(Record set Opens)
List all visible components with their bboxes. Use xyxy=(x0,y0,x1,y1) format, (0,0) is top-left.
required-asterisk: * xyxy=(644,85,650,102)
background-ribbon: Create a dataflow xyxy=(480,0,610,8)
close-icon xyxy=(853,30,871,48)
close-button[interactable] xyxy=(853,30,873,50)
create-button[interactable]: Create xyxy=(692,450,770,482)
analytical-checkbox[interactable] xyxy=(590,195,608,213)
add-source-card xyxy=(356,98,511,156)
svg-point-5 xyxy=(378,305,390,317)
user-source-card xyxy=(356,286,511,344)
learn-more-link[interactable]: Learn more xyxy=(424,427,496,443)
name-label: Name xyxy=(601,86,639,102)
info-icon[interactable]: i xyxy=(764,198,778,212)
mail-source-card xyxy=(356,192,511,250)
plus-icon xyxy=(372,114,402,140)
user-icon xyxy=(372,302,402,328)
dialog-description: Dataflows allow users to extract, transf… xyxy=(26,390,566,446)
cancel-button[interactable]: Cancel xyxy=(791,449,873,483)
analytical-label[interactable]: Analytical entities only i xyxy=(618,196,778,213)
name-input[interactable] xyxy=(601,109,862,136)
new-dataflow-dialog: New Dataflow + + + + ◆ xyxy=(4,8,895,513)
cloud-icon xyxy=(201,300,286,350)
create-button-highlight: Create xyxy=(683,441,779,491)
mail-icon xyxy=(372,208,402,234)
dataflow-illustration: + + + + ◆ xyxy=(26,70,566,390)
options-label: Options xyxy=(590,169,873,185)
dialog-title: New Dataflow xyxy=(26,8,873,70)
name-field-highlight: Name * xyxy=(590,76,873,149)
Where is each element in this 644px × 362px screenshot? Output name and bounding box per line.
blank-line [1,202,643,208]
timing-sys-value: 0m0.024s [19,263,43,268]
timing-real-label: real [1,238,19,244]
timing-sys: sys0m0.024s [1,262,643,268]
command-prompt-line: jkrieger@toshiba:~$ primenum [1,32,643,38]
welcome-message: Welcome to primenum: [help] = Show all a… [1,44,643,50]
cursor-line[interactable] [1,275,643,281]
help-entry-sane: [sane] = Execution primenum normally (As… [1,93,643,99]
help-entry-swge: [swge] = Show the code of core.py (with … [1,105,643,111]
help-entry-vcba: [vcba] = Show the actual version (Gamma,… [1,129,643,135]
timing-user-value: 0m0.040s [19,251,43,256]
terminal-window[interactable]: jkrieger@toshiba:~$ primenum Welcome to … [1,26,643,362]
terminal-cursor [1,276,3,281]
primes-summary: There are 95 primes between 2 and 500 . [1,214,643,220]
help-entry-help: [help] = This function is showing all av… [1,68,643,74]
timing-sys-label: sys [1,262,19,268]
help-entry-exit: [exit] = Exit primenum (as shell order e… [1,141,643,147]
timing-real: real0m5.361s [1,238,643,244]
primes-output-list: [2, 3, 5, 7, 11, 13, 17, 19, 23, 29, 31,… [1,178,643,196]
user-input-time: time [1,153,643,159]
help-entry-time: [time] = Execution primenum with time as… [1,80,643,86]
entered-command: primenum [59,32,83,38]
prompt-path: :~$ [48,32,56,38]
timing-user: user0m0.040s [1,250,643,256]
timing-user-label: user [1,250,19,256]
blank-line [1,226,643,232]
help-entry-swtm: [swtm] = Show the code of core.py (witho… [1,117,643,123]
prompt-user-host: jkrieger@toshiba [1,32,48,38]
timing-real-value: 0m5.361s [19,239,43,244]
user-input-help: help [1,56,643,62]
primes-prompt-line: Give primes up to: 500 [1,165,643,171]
(Record set Closes)
#### Instructions to follow:
The response must reproduce the whole listing exactly.

#### Task output:
List all visible components with their bboxes. Use xyxy=(x0,y0,x1,y1) format, (0,0) is top-left.
required-asterisk: * xyxy=(644,85,650,102)
background-ribbon: Create a dataflow xyxy=(480,0,610,8)
close-icon xyxy=(853,30,871,48)
close-button[interactable] xyxy=(853,30,873,50)
create-button[interactable]: Create xyxy=(692,450,770,482)
analytical-checkbox[interactable] xyxy=(590,195,608,213)
add-source-card xyxy=(356,98,511,156)
svg-point-5 xyxy=(378,305,390,317)
user-source-card xyxy=(356,286,511,344)
learn-more-link[interactable]: Learn more xyxy=(424,427,496,443)
name-label: Name xyxy=(601,86,639,102)
info-icon[interactable]: i xyxy=(764,198,778,212)
mail-source-card xyxy=(356,192,511,250)
plus-icon xyxy=(372,114,402,140)
user-icon xyxy=(372,302,402,328)
dialog-description: Dataflows allow users to extract, transf… xyxy=(26,390,566,446)
cancel-button[interactable]: Cancel xyxy=(791,449,873,483)
analytical-label[interactable]: Analytical entities only i xyxy=(618,196,778,213)
name-input[interactable] xyxy=(601,109,862,136)
new-dataflow-dialog: New Dataflow + + + + ◆ xyxy=(4,8,895,513)
cloud-icon xyxy=(201,300,286,350)
create-button-highlight: Create xyxy=(683,441,779,491)
mail-icon xyxy=(372,208,402,234)
dataflow-illustration: + + + + ◆ xyxy=(26,70,566,390)
options-label: Options xyxy=(590,169,873,185)
dialog-title: New Dataflow xyxy=(26,8,873,70)
name-field-highlight: Name * xyxy=(590,76,873,149)
Where is each element in this 644px × 362px screenshot? Output name and bounding box per line.
blank-line [1,202,643,208]
timing-sys-value: 0m0.024s [19,263,43,268]
timing-real-label: real [1,238,19,244]
timing-sys: sys0m0.024s [1,262,643,268]
command-prompt-line: jkrieger@toshiba:~$ primenum [1,32,643,38]
welcome-message: Welcome to primenum: [help] = Show all a… [1,44,643,50]
cursor-line[interactable] [1,275,643,281]
help-entry-sane: [sane] = Execution primenum normally (As… [1,93,643,99]
help-entry-swge: [swge] = Show the code of core.py (with … [1,105,643,111]
help-entry-vcba: [vcba] = Show the actual version (Gamma,… [1,129,643,135]
timing-user-value: 0m0.040s [19,251,43,256]
terminal-window[interactable]: jkrieger@toshiba:~$ primenum Welcome to … [1,26,643,362]
terminal-cursor [1,276,3,281]
primes-summary: There are 95 primes between 2 and 500 . [1,214,643,220]
help-entry-help: [help] = This function is showing all av… [1,68,643,74]
timing-sys-label: sys [1,262,19,268]
help-entry-exit: [exit] = Exit primenum (as shell order e… [1,141,643,147]
timing-real: real0m5.361s [1,238,643,244]
primes-output-list: [2, 3, 5, 7, 11, 13, 17, 19, 23, 29, 31,… [1,178,643,196]
user-input-time: time [1,153,643,159]
help-entry-time: [time] = Execution primenum with time as… [1,80,643,86]
entered-command: primenum [59,32,83,38]
prompt-path: :~$ [48,32,56,38]
timing-user: user0m0.040s [1,250,643,256]
timing-user-label: user [1,250,19,256]
blank-line [1,226,643,232]
help-entry-swtm: [swtm] = Show the code of core.py (witho… [1,117,643,123]
prompt-user-host: jkrieger@toshiba [1,32,48,38]
timing-real-value: 0m5.361s [19,239,43,244]
user-input-help: help [1,56,643,62]
primes-prompt-line: Give primes up to: 500 [1,165,643,171]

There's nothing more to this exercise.